NewsLocal News

Actions

Gov. Ron DeSantis says 97 percent of eligible unemployment claims have been paid

Posted at 6:21 PM, May 19, 2020
and last updated 2020-05-19 18:21:31-04

TALLAHASSEE, Fla. (WTXL) — Gov. Ron DeSantis said Tuesday that 97 percent of eligible unemployment claimants have been paid.

Tuesday, Gov. Ron DeSantis, joined by Department of Management Services Secretary Jonathan Satter, held a news conference in Tallahassee focusing on the coronavirus, unemployment and jobless benefits.

During the press conference, DeSantis asserted that 97.6 percent of eligible applicants have been paid on their reemployment claims.

According to latest figures from the Department of Economic Opportunity, 1.4 million claims have been processed with more than $2 billion paid to unemployed workers since March 15.

Of more than $1.6 million claims, the governor said 28.6 percent of applications have been deemed ineligible. At the conference, he laid out the most common reasons an unemployment application is deemed ineligible or can't be processed.w

Most common reasons an application is deemed ineligible, according to the state:

  • Employment separation was deemed a discharge for conduct
  • Claimant voluntarily quit work without good cause
  • Claimant received income for the week they were claiming unemployment
  • Claimant was not able and available for work

Most common reasons an application is cannot be processed, according to the state:

  • Claimant did not provide info for all required fields in the application
  • Claimants identity cannot be verified/authenticated
  • Claim has been locked for suspected fraudulent activity
  • Claimant did not provide sufficient work history information

According to DeSantis' data, the DEO has paid out more in past 10 weeks than agency has in past five years combined.

However, he also still compared the state's system to a, “jalopy in the Daytona 500."

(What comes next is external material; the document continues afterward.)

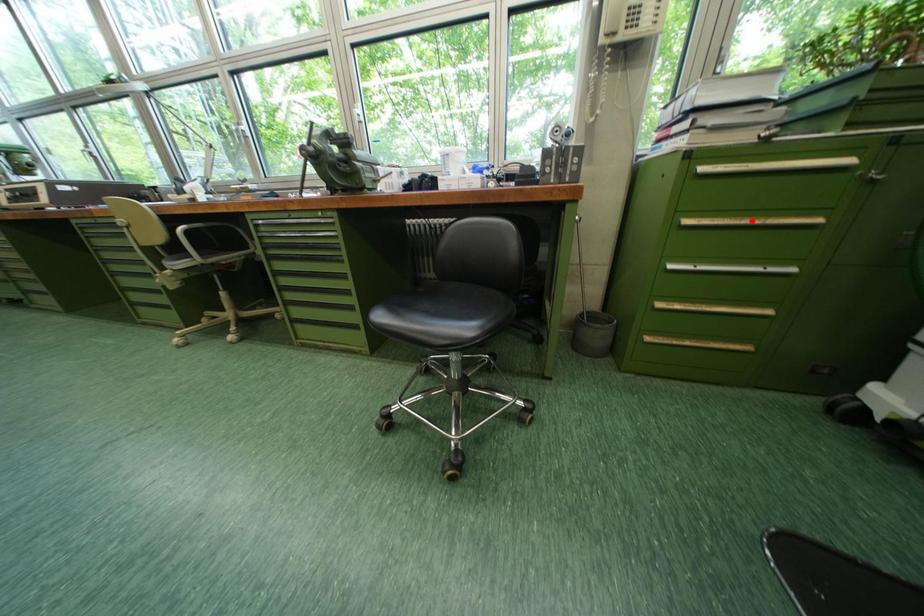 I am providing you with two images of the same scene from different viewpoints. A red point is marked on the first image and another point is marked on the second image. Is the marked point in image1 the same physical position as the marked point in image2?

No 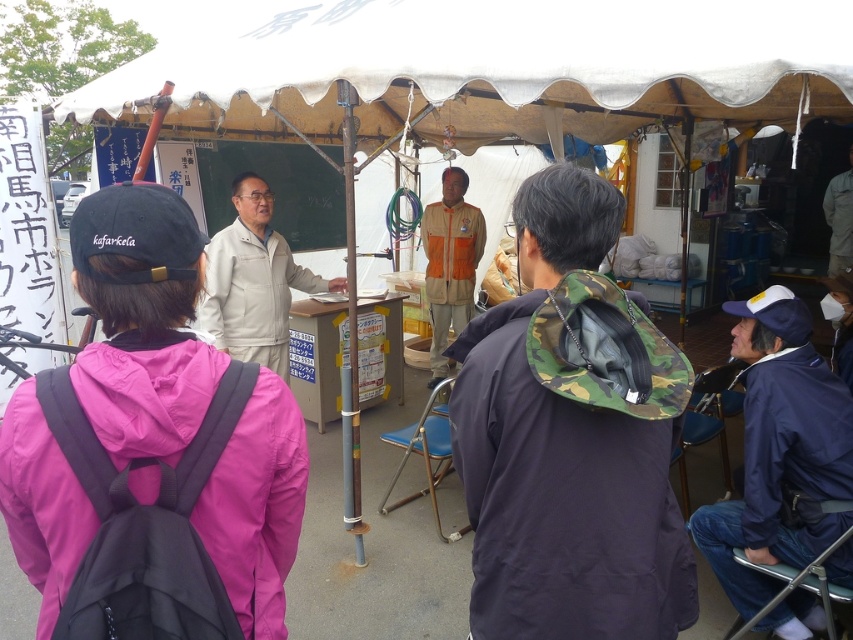 Is white fabric canopy at upper center thinner than camo jacket at center?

Satter said some callers to the state's phone line have had to wait on hold an average of one hour and 39 minutes.

“It’s really long and that’s the reason why we scaled up from about 40 people answering the phone to 6,000. We have hundreds of people that are in different stages of training, so we can get those wait times down,” said Satter.

Satter said the state received a million phone calls on Monday alone with 50 million phone calls since March 15.